## EXERCISE DESCRIPTION:
Go through the material below, noting each line where the string "مصرف" appears, and give only the total.

## ENTRIES SUPPLIED:
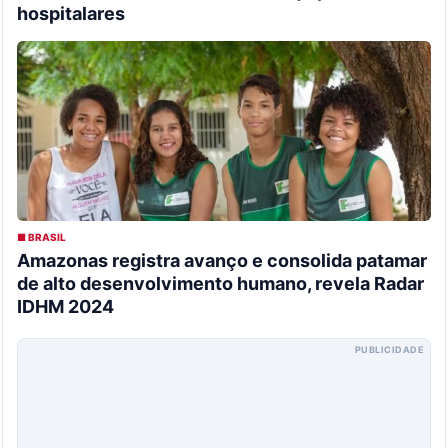
hospitalares
■ BRASIL
Amazonas registra avanço e consolida patamar
de alto desenvolvimento humano, revela Radar
IDHM 2024
PUBLICIDADE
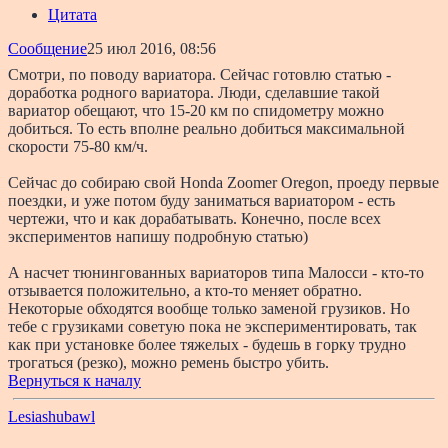
Цитата
Сообщение
25 июл 2016, 08:56
Смотри, по поводу вариатора. Сейчас готовлю статью -
доработка родного вариатора. Люди, сделавшие такой
вариатор обещают, что 15-20 км по спидометру можно
добиться. То есть вполне реально добиться максимальной
скорости 75-80 км/ч.
Сейчас до собираю свой Honda Zoomer Oregon, проеду первые
поездки, и уже потом буду заниматься вариатором - есть
чертежи, что и как дорабатывать. Конечно, после всех
экспериментов напишу подробную статью)
А насчет тюнингованных вариаторов типа Малосси - кто-то
отзывается положительно, а кто-то меняет обратно.
Некоторые обходятся вообще только заменой грузиков. Но
тебе с грузиками советую пока не экспериментировать, так
как при установке более тяжелых - будешь в горку трудно
трогаться (резко), можно ремень быстро убить.
Вернуться к началу
Lesiashubawl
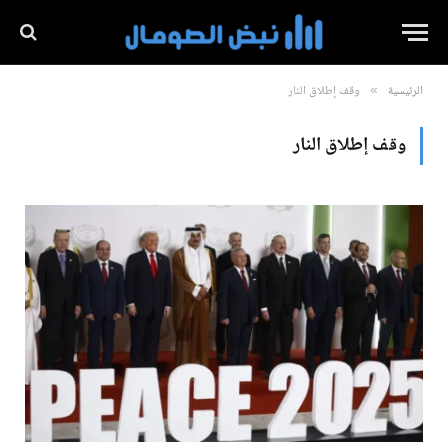
الرئيسية
وقف إطلاق النار
»
وقف إطلاق النار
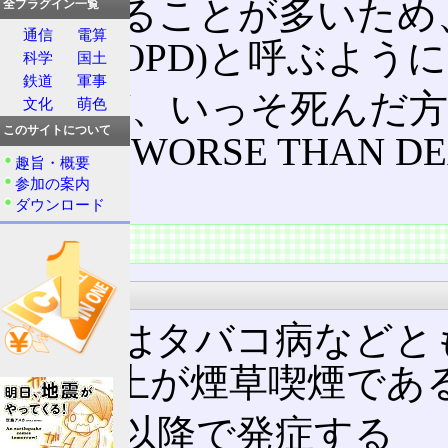
併発することが多いため
全プラグイン一覧
通信
電算
疾患(COPD)と呼ぶよ
科学
国土
鉄道
軍事
これが、いっそ死んだ方
文化
萌色
このサイトについて
な状態(WORSE THAN 
趣旨・概要
る。
参加の案内
ダウンロード
特徴
病因
COPDはタバコ病などと
90%以上が煙草喫煙であ
中年以降で発症する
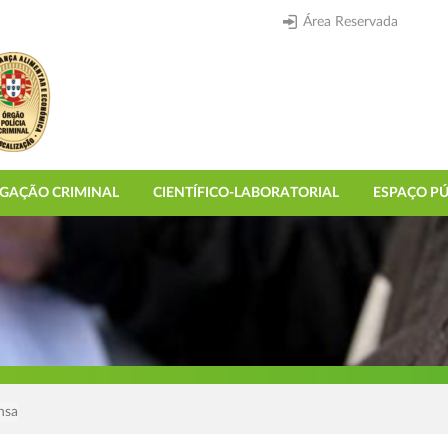
Área Reservada
IGAÇÃO CRIMINAL
CIENTÍFICO-LABORATORIAL
ESPAÇO PÚ
nsa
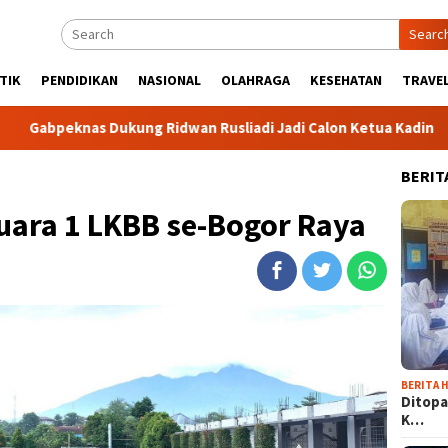
Searc
TIK
PENDIDIKAN
NASIONAL
OLAHRAGA
KESEHATAN
TRAVEL
 Dukung Ridwan Rusliadi Jadi Calon Ketua Kadin
Komunit
BERIT
uara 1 LKBB se-Bogor Raya
BERITA H
Ditopa
K…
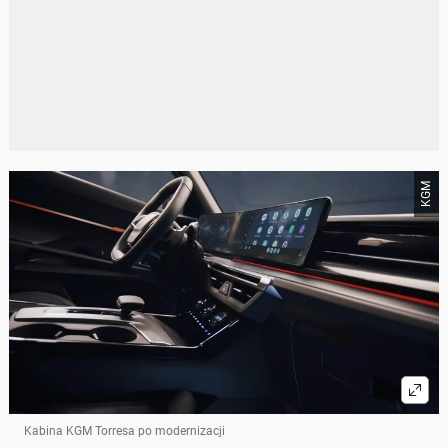
KGM
Kabina KGM Torresa po modernizacji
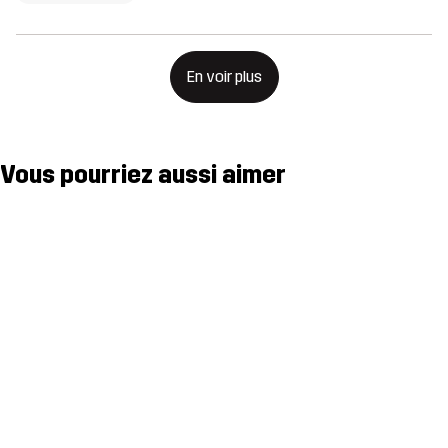
En voir plus
Vous pourriez aussi aimer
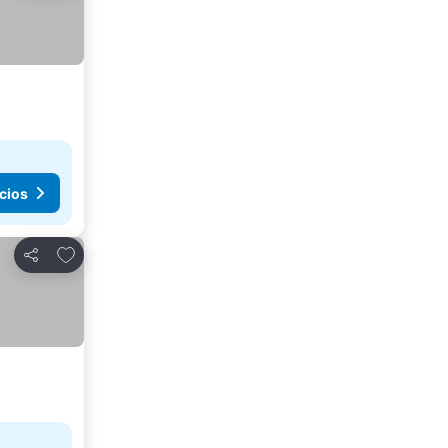
cios
Añadir a favoritos
Compartir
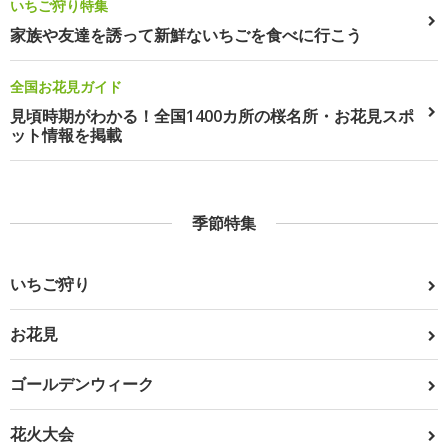
いちご狩り特集
家族や友達を誘って新鮮ないちごを食べに行こう
全国お花見ガイド
見頃時期がわかる！全国1400カ所の桜名所・お花見スポ
ット情報を掲載
季節特集
いちご狩り
お花見
ゴールデンウィーク
花火大会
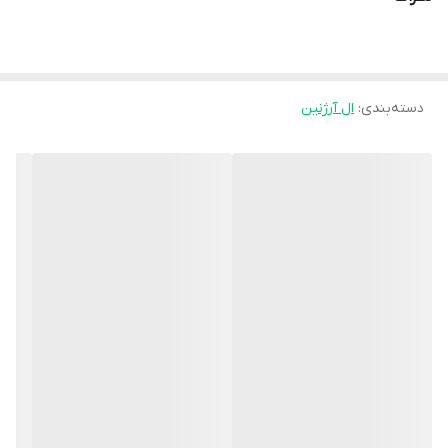
گوشت گاو منابع خوبی از آرژنین هستند. در برخی افراد مقدار آرژنین
مورد نیاز می تواند بیشتر از مقداری باشد که بدن می تواند تولید کند یا
در رژیم غذایی مصرف کند.
دسته‌بندی
:
ال آرژنین
مکمل آرژنین 1500 اپلاید نوتریشن یک مکمل غذایی حاوی 1500میلی گرم
آرژنین در هر سروینگ می باشد که به شما کمک می کند تا مقدار کافی
آرژنین را در بدن حفظ کنید.
آرژنین یک اسید آمینه است که در ایجاد مواد مغذی بیولوژیکی فعال
مانند اکسید نیتریک نقش دارد. پوسته های گیاهی این مکمل از برند
اپلاید نوتریشن برای مصرف کنندگان با محدودیت های غذایی، مذهبی یا
فرهنگی مناسب است.
توضیحات تکمیلی:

## COMPLETED EXERCISE:
2